Por la reputación de la familia Yale y por su hermana, Declan decidió hablar con Murray.

Declan fue directamente a la Corporación Gibson.

La recepcionista conocía a Declan y lo dejó entrar directamente.

Declan fue directamente a la oficina del presidente en el último piso.

Llamó a la puerta.

—¡Adelante! —Se escuchó la voz clara de Murray.

Declan abrió la puerta y entró. Murray estaba mirando la pantalla del ordenador, organizando personas para el socorro por el desastre en Los Ángeles.

Como Melissa no le permitió ir, Murray solo podía pensar en otras formas de ayudarla.

Al oír el ruido, Murray levantó la vista y se sorprendió un poco al ver a Declan.

—¿Por qué estás aquí?

—Sr. Gibson, ¿tiene un minuto? —Declan caminó directamente hacia Murray.

—¿Qué pasa? —Murray frunció ligeramente el ceño.

—Me disculpo por lo que ha hecho Adela —dijo Declan sin rodeos.

—No quiero hablar más de esto. Deberías disciplinarla en el futuro. No quiero que vuelva a suceder —dijo Murray fríamente.

Adela había pagado el precio por lo que había hecho.

—Como hermano mayor de Adela, lo siento mucho. La he malcriado. Pero, Sr. Gibson, usted casi dejó que alguien tomara la virginidad de Adela. Ahora, hay tantos rumores sobre Adela en Internet. Ha tenido un gran impacto en ella.

—¿Por qué crees que soy yo quien está detrás de esto? —Murray frunció el ceño.

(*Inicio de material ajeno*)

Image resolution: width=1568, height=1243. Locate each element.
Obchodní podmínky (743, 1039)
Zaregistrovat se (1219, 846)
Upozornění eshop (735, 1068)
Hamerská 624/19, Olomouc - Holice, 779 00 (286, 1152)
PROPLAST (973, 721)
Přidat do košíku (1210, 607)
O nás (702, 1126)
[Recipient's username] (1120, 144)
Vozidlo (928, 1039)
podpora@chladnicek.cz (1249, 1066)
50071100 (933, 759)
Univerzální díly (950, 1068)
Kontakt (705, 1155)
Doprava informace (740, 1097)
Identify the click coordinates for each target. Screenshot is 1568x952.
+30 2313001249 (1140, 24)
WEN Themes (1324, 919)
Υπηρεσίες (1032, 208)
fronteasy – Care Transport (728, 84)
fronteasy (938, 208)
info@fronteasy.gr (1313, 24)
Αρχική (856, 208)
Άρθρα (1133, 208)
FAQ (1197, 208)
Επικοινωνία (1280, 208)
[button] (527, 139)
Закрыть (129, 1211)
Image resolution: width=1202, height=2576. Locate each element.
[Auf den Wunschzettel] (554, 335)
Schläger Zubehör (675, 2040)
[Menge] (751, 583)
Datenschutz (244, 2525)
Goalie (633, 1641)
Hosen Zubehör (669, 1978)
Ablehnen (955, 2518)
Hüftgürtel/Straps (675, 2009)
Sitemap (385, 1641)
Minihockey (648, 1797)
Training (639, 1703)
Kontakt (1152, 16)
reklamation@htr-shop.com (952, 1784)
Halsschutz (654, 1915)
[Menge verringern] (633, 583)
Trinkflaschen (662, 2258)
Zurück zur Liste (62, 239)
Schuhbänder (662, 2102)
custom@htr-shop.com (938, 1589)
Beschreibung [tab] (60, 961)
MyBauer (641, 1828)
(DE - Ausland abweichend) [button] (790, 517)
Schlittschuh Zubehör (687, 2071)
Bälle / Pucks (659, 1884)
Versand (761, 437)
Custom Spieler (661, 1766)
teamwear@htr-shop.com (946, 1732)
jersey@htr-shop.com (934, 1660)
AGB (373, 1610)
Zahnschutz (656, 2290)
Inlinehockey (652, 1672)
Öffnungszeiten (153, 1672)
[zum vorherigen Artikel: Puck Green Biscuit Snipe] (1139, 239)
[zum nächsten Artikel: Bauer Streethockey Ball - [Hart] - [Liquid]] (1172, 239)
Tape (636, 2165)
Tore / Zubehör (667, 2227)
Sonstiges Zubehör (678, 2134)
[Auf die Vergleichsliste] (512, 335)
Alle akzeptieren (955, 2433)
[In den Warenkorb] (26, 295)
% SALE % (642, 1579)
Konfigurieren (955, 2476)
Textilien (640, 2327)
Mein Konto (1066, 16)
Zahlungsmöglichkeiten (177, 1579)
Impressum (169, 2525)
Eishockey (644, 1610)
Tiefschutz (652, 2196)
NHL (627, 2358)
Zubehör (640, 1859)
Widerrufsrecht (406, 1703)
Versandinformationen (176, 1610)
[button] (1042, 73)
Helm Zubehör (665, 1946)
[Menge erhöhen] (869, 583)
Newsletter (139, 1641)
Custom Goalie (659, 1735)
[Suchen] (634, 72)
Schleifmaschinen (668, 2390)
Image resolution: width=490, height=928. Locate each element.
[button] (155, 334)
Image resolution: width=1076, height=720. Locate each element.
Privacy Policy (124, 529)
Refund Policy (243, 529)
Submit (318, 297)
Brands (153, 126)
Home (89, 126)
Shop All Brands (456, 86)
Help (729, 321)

—¿No es usted? —Declan se quedó atónito.

Los labios de Murray se curvaron en una fría sonrisa. —No.

Murray solo le pidió a Alex que encontrara un gigoló para Adela. Murray no intervino en lo que sucedió después.

—¿Entonces quién podría ser? —Declan arrugó el ceño.

Declan conocía la personalidad de Murray. Murray no mentiría.

Ya que Murray dijo que no fue él, entonces no debía ser él.

Por lo tanto, había alguien más detrás de esto.

¿Quién era?

Declan se preguntaba si era un enemigo de la familia Yale o si Adela había ofendido a alguien.

Ahora, Declan no podía averiguarlo.

—Ya he dicho lo que quería decir. Voy a tener una reunión pronto. ¿Tienes algo más que decir? —Murray insinuó a Declan que se fuera.

—Me iré ahora —dijo Declan solemnemente.

Declan regresó a la casa de los Yale. Cuando caminaba hacia la oficina de la casa, Adela se acercó a él.

—Declan, ¿fuiste a ver a Murray? ¿Por qué no me llevaste contigo? ¿Qué dijo?

—Adela, ¿has ofendido a alguien? —preguntó Declan pensativo.

—¿Qué? —Adela estaba confundida.

—Murray dijo que él no le contó a nadie sobre lo que pasó esa noche —dijo Declan.

—¿Eso significa que él todavía no quiere que me hagan daño? En realidad, ¿todavía le gusto, verdad? —Adela estaba encantada.

Declan se quedó sin palabras.

—¡Adela, seamos claros! Si le gustaras aunque sea un poco, no habría arreglado lo del gigoló. —Declan se puso de pie repentinamente—. ¡Lo que tienes que considerar ahora es si has ofendido a alguien y quién expuso tu foto de esa noche en Internet!

—¡No, no lo hice! —Adela negó con la cabeza—. ¿A quién puedo ofender? Alguien debe estar celoso de mí.

—Está bien, conseguiré que alguien investigue este asunto. —Declan hizo un gesto con la mano—. Adela, vuelve a tu habitación a descansar.

—No quiero descansar. Quiero ver a Murray. —Adela tiró del brazo de Declan—. ¡Declan, llévame a verlo!

—¿Por qué eres tan terca? —Declan dijo con voz fría mientras sacaba su brazo de su agarre—. ¡Sal!

Adela salió enfadada de la oficina de la casa. Ya que Declan se negaba a llevarla con Murray, entonces iría ella misma.

Adela llamó a Julie. Pronto llegaron a la puerta de la Corporación Gibson.

—Adela, ahora se habla mucho de ti. ¿Por qué no vas a ver al Sr. Gibson cuando el rumor se haya calmado? —preguntó Julie con cautela.

Adela miró furiosamente a Julie. —¿Cómo te atreves a decir eso? Si no hubieras llamado a los reporteros, ¿cómo podría estar tan humillada ahora?

—Lo siento, Adela. No sabía que el Sr. Gibson se había ido repentinamente y encontró un hombre para ti. —Julie seguía disculpándose.

—¡Espérame aquí! —dijo Adela con impaciencia.

Adela entró directamente en la Corporación Gibson pero fue detenida por la recepcionista.

—Estoy buscando a Murray Gibson. —Adela se enderezó.

—Lo siento, Srta. Yale. El Sr. Gibson acaba de irse —dijo la recepcionista con una sonrisa educada.

—¿A dónde ha ido? —preguntó Adela.

—Creo que ha ido al hospital —respondió la recepcionista.

Adela pensó, «ha ido al hospital».

¿Podría ser que fuera a ver a Ryleigh?